We will now consider three regularization approaches that introduce different types of penalties to shrink the parameter estimates

$L_2$ (Ridge)
$L_1$ (LASSO)
Elastic net

These approaches are available for both regression and classification problems and for a variety of parametric statistical models

A fourth common regularized classification model (also sometimes used for regression) is the support vector machine

Each of these approaches uses a different specific penalty, which has implications for how the model performs in different settings

6.3 Ridge Regression

The cost function for Ridge Regression is:

\[\frac{1}{n}([\sum_{i = 1}^{n} (Y_i - \hat{Y_i})^{2}] + [\:\lambda\sum_{j = 1}^{p} \beta_j^{2}\:])\] It has two components:

Inside the left brackets is the SSE from linear regression
Inside the right brackets is the Ridge penalty. This penalty:
- Includes the sum of the squared parameter estimates (excluding $\beta_0$). Squaring removes the sign of these parameter estimates.
- This sum is multiplied by $\lambda$, a hyperparameter in Ridge regression. Lambda allows us to tune the size of the penalty.
- This is an application of the $L_2$ norm to the vector of parameter estimates

\[\frac{1}{n}([\sum_{i = 1}^{n} (Y_i - \hat{Y_i})^{2}] + [\:\lambda\sum_{j = 1}^{p} \beta_j^{2}\:])\]

What will happen to a Ridge regression model’s parameter estimates and its performance (i.e., its bias & variance) as lambda increases/decreases?

What is the special case of Ridge regression when lambda = 0?

Lets compare Ridge regression to OLS (ordinary least squares with squared loss cost function) linear regression

Ridge parameter estimates are biased but have lower variance (smaller SE) than OLS
Ridge may predict better in new data
- This depends on the value of $\lambda$ selected and its impact on bias-variance trade-off in Ridge regression vs.

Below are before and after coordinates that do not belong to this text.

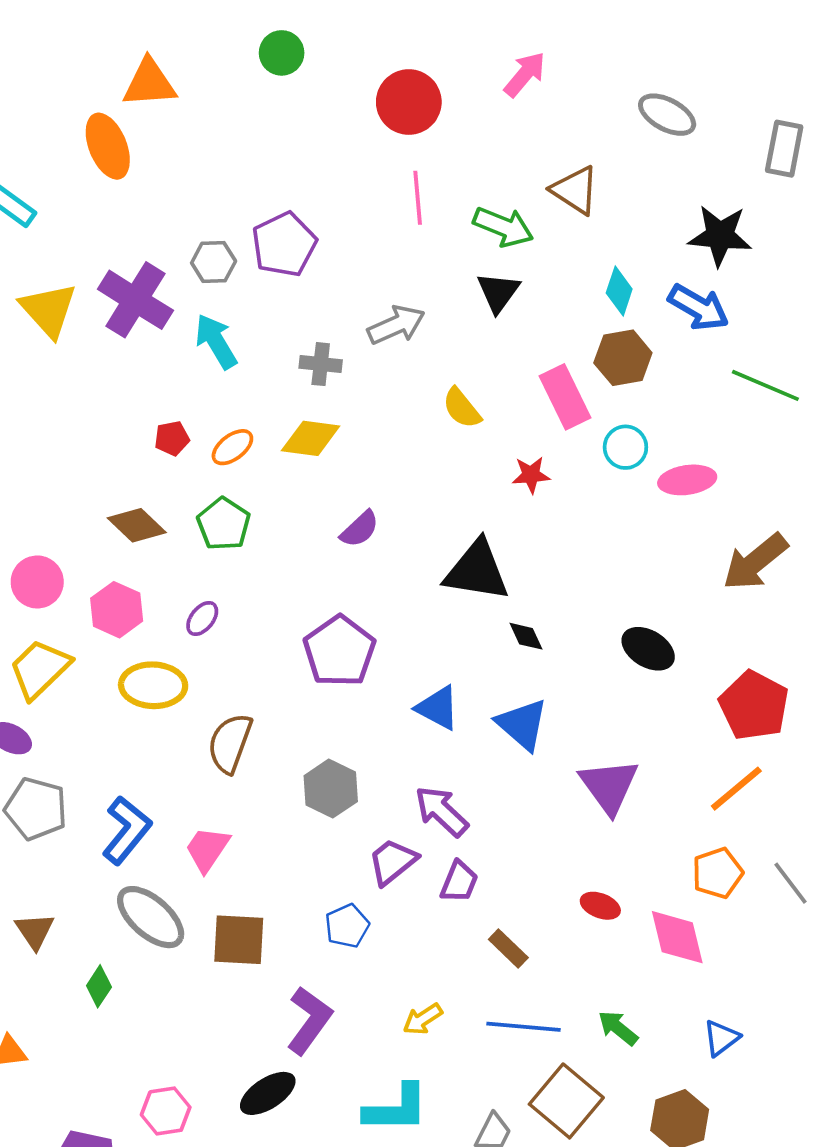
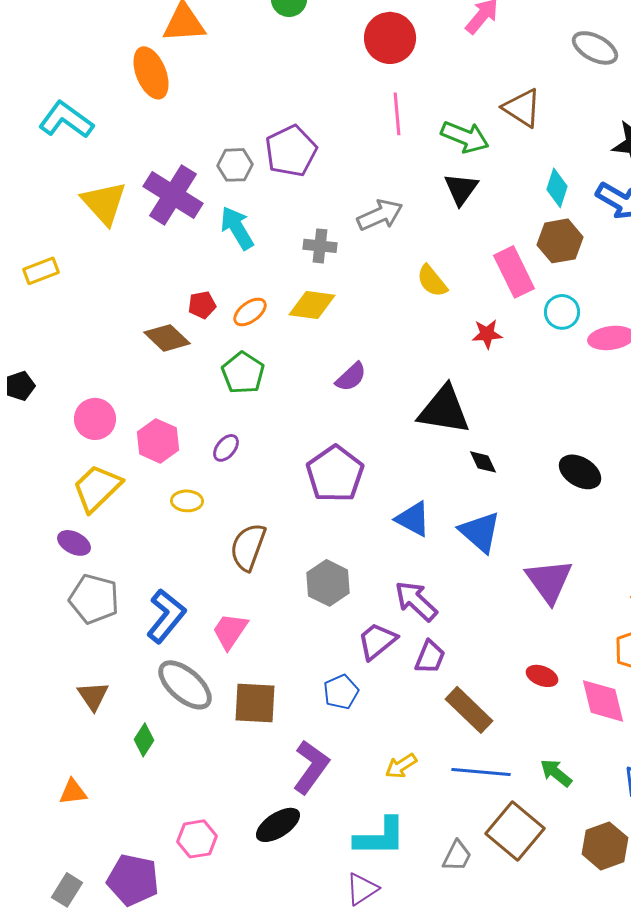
brown diamond: (137, 525) -> (167, 338), moved
yellow ellipse: (153, 685) -> (187, 501), size x0.6
brown rectangle: (508, 949) -> (469, 710), size x1.5

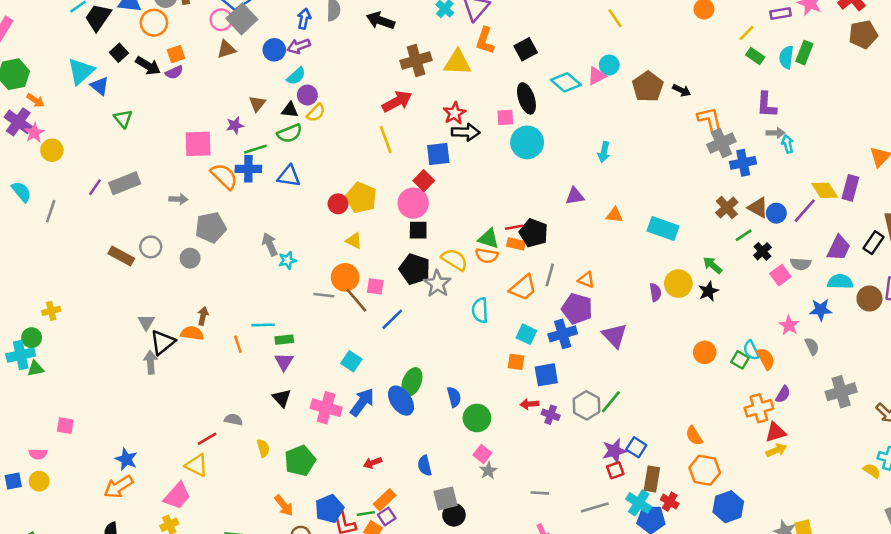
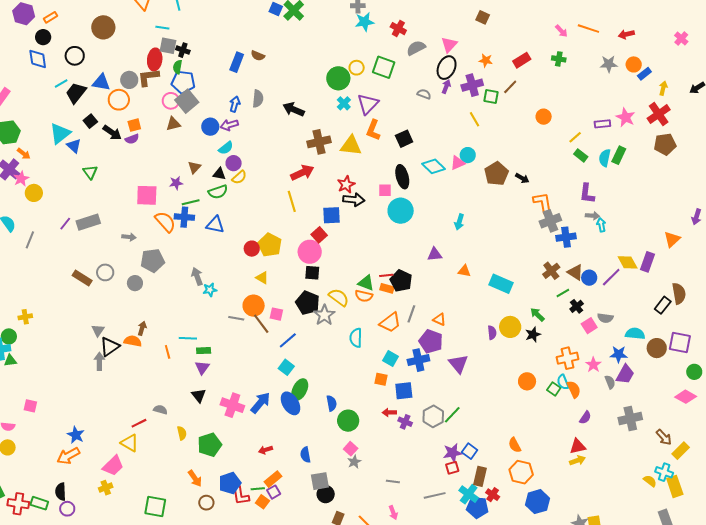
purple trapezoid: (839, 248) -> (625, 374), moved
cyan square: (351, 361) -> (286, 367), moved
orange cross: (759, 408) -> (568, 358), moved

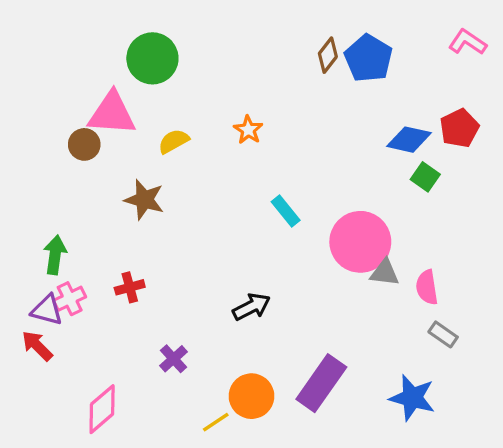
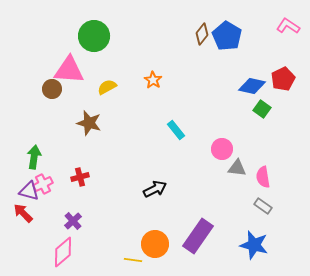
pink circle: (360, 242) -> (222, 149), size x0.6
gray rectangle: (443, 334) -> (263, 206), moved
purple cross: (174, 359) -> (73, 221), moved
yellow line: (216, 422) -> (133, 260), turned 42

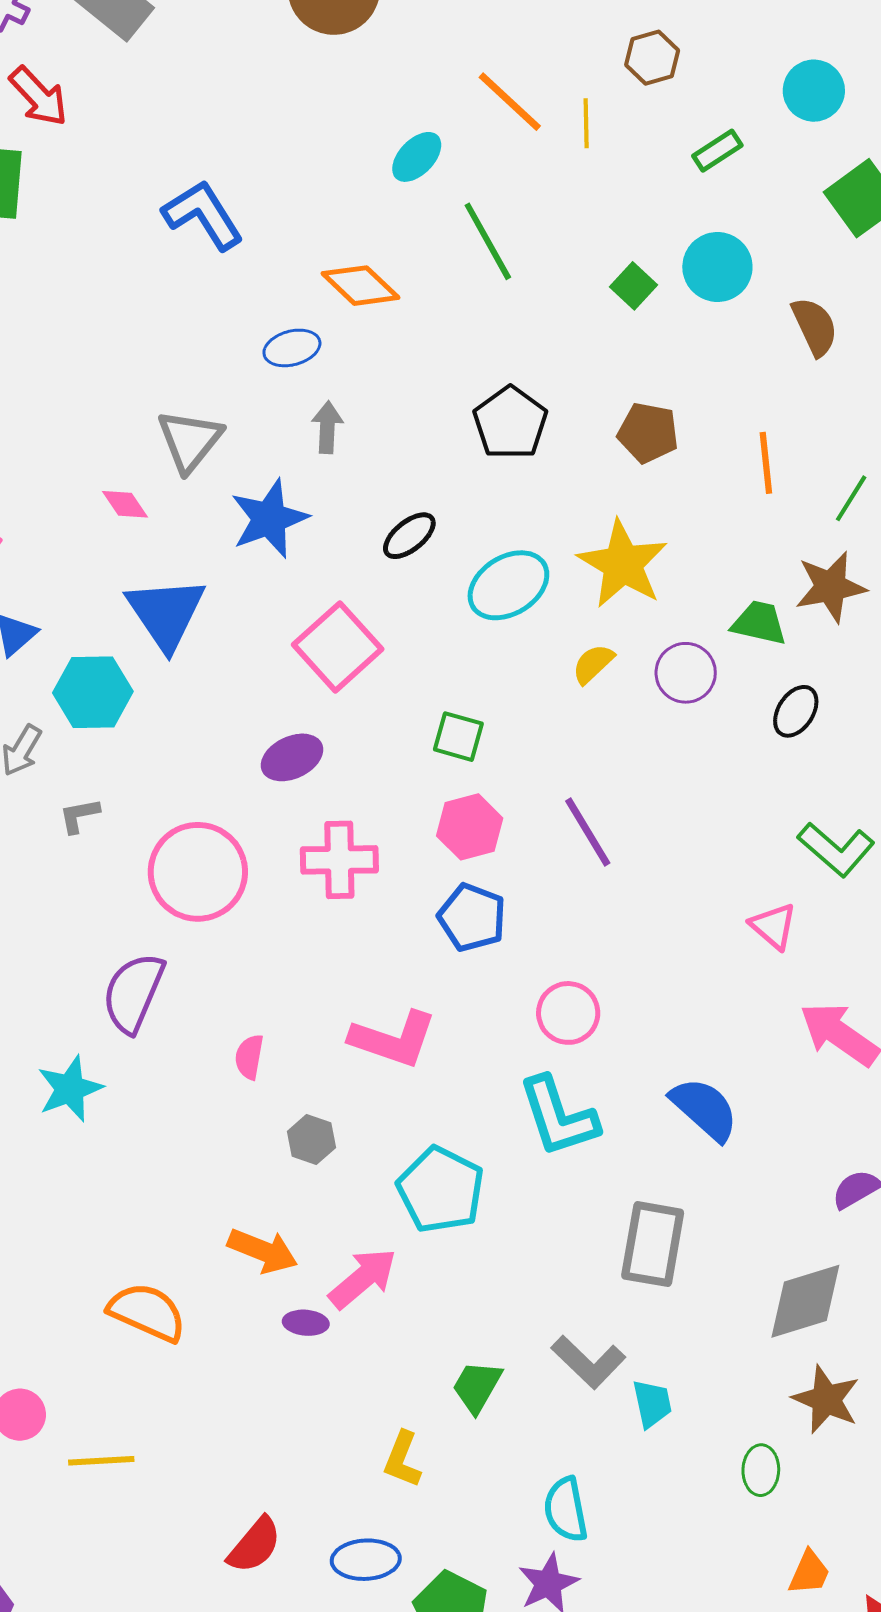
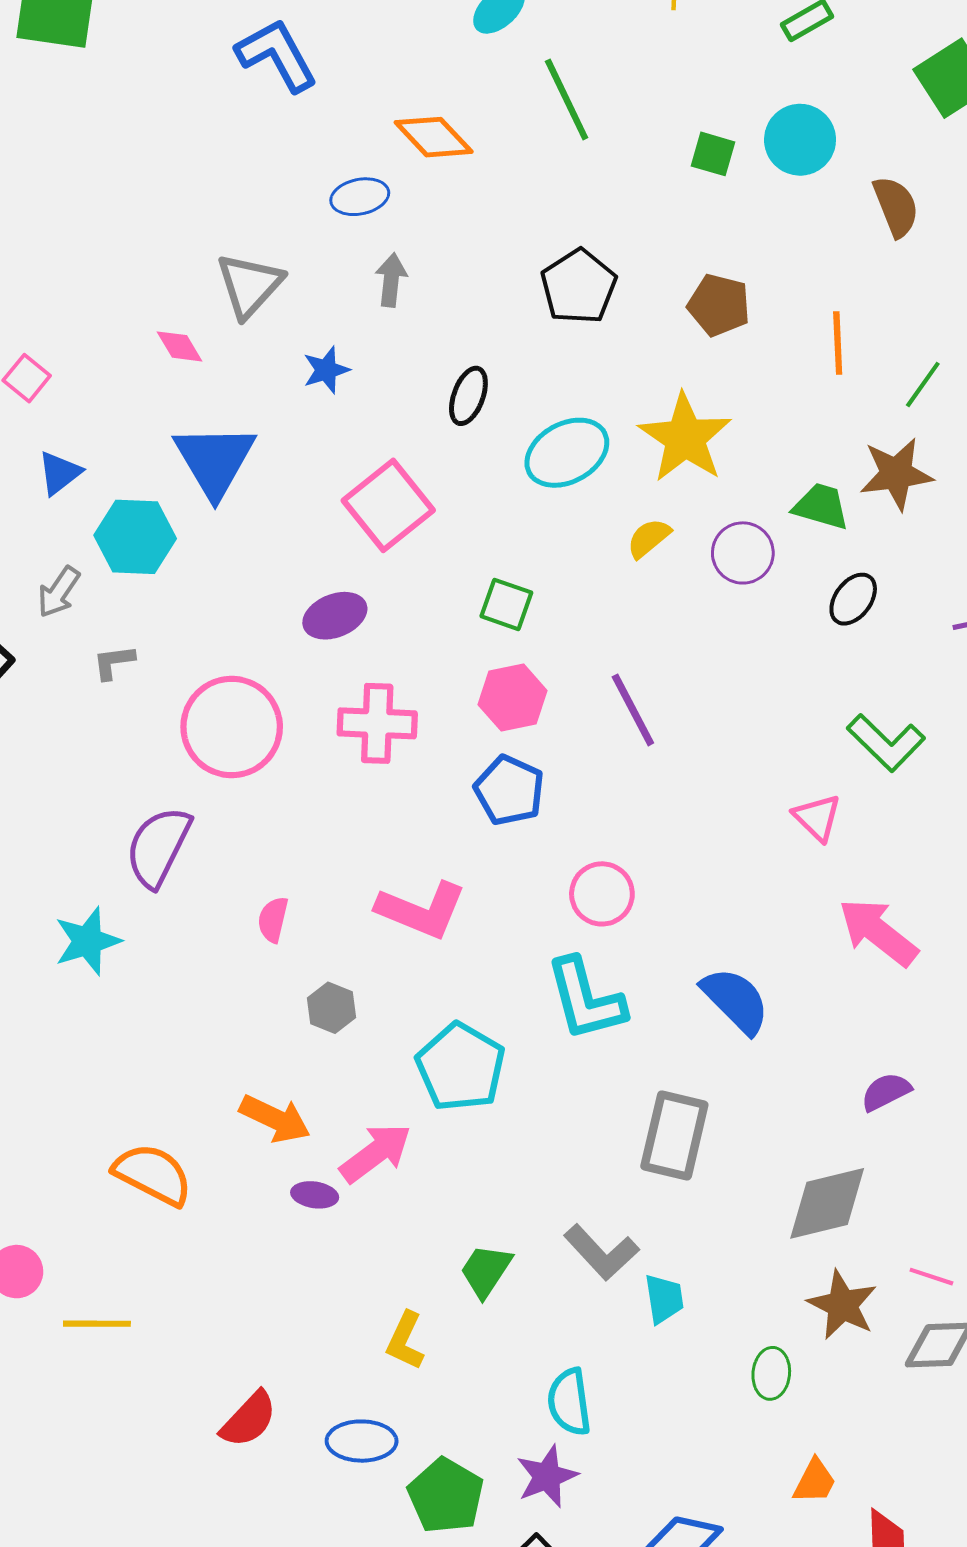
green square: (634, 286) -> (713, 154), turned -30
blue star: (269, 519) -> (326, 370), size x0.6
black ellipse: (409, 536) -> (468, 396), turned -34

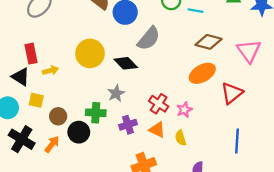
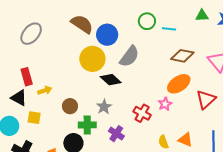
yellow circle: (90, 53) -> (92, 59), moved
pink star: (184, 110) -> (165, 104), moved
brown circle: (58, 116) -> (70, 106), moved
purple cross: (128, 125) -> (116, 134), turned -35
orange triangle: (157, 130) -> (185, 140), moved

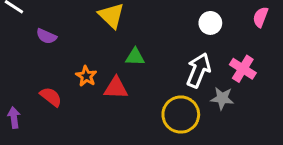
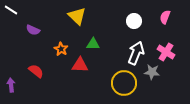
pink semicircle: (261, 17) -> (165, 17), moved
white circle: (210, 23) -> (134, 21), moved
orange star: (86, 76) -> (61, 49), moved

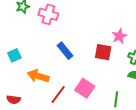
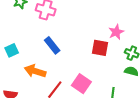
blue rectangle: (65, 51) -> (52, 45), moved

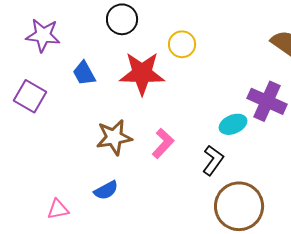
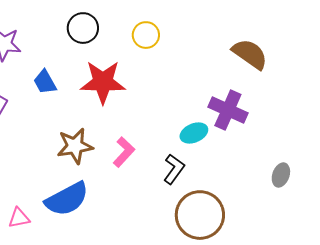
yellow circle: (182, 44) -> (146, 35), moved
blue semicircle: (106, 190) -> (67, 199), size x1.8

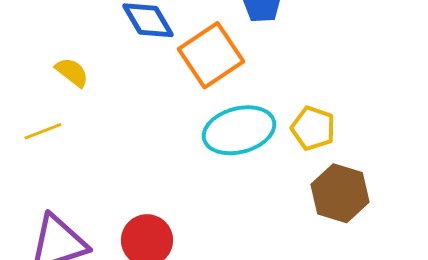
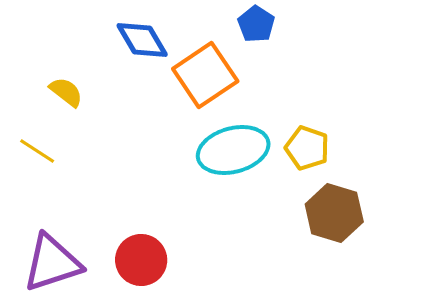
yellow line: (43, 131) -> (37, 151), turned 54

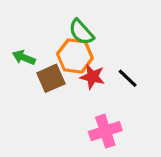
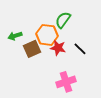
green semicircle: (81, 32) -> (63, 20), moved, turned 78
green arrow: (24, 58) -> (15, 36), turned -40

OLS)
- There does exist a value of $\lambda$ for which Ridge predicts better than OLS in new data
Ridge regression (but not OLS) allows for p > (or even >>) than n
Ridge regression (but not OLS) accomodates highly correlated (or even perfectly multi-collinear) predictors
OLS (but not Ridge regression) is scale invariant
- You should scale (mean and standard deviation correct) predictors for use with Ridge regression

\[\frac{1}{n}([\sum_{i = 1}^{n} (Y_i - \hat{Y_i})^{2}] + [\:\lambda\sum_{j = 1}^{p} \beta_j^{2}\:])\]

Why does the scale of the predictors matter for Ridge regression?

Unless the predictors are on the same scale to start, you should standardize them for all applications (regression and classification) of Ridge (and also LASSO and elastic net). You should do this explicitly in Caret.
Y should also be standardized for Ridge, LASSO, and elastic net for regression problems with Gaussian distribution for Y. Caret will do this automatically for you.

6.4 LASSO Regression

LASSO is an acronym for Least Absolute Shrinkage and Selection Operator

The cost function for LASSO Regression is:

\[\frac{1}{n}([\sum_{i = 1}^{n} (Y_i - \hat{Y_i})^{2}] + [\:\lambda\sum_{j = 1}^{p} |\beta_j|\:])\] It has two components:

Inside the left brackets is the SSE from linear regression
Inside the right brackets is the LASSO penalty. This penalty:
- Includes the sum of the absolute value of the parameter estimates (excluding $\beta_0$). The absolute value removes the sign of these parameter estimates.
- This sum is multiplied by $\lambda$, a hyperparameter in LASSO regression. Lambda allows us to tune the size of the penalty.
- This is an application of the $L_1$ norm to the vector of parameter estimates

6.5 LASSO vs. Ridge Comparison

With respect to the parameter estimates:

LASSO yields sparse solution (some parameter estimates set to exactly zero)
Ridge tends to retain all predictors (parameter estimates don’t get set to exactly zero)
LASSO selects one predictor among correlated group and sets others to zero
Ridge shrinks all parameter estimates for correlated predictors

Neither LASSO nor Ridge perform systematically better than the other across all contexts

Advantages of LASSO

Does feature selection (sets parameter estimates to exactly 0)
- Yields a sparse solution
- Sparse model is more interpretable?
- Sparse model is easier to implement? (fewer predictors included so don’t need to measure as many)
More robust to outliers (similar to LAD vs. OLS)
Tends to do better when there are a small number of significant predictors and the others are close to zero or zero

Advantages of Ridge

Computationally superior (closed form solution vs. iterative; Only one solution to minimize the cost function)
More robust to measurement error in predictors
Tends to do better when there are many predictors with large (and comparable) effects (i.e., most predictors are related to the outcome)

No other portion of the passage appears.